Table 7.1 Chemical composition (wt%)and specific density, d (g/cm3) of granular blast furnace slag (GBFS) and silica fume (SF) determined by XRF
Sample MgO Al2O3 SiO2 P2O5 SO3 K2O CaO MnO Fe2O3 ZnO
GBFS 6.09 14.70 33.90 0.02 2.42 0.33 42.60 0.31 0.39 –
SF – 0.56 98.70 0.39 0.06 0.02 0.04 – 0.19 0.06
The XRD patterns of the GBFS and SF are shown in Fig. 7.1, and both raw materials appeared to be amorphous. However, some impurity of calcium zirconium oxide (CaZrO3, PDF# 01-078-3350) was found in SF. The XRD pattern for the synthesized selenate-ettringite was identified (Ca6Al2(SeO4)3(OH)12·26H2O, PDF# 00-042-0224), and no other phases were observed. In addition, the SEM images of GBFS and SF were considerably different, as shown in Fig. 7.2. No distinguishable morphology was observed in GBFS. By contrast, SF showed approximately 0.5-2 µm regular spherical particles.

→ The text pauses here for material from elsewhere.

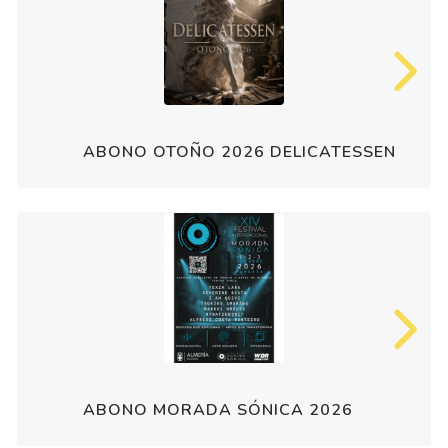
ABONO OTOÑO 2026 DELICATESSEN
ABONO MORADA SÓNICA 2026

To determine whether selenate could be immobilized in the synthesized ceramics after calcination, the thermal stabilities of pure sulfate ettringite and pure selenate ettringite were compared. Fig. 7.3 (a) and (b) depicted the TG curves of pure sulfate ettringite and pure selenate ettringite. In previous reports, the mass loss of pure ettringite was attributed to water loss when the temperature was lower than 800 °C [4, 25]. For pure ettringite, most of the mass loss occurred in the range of 90 to 108 °C. Approximately 33% of the mass loss corresponded to a loss of freely associated H2O.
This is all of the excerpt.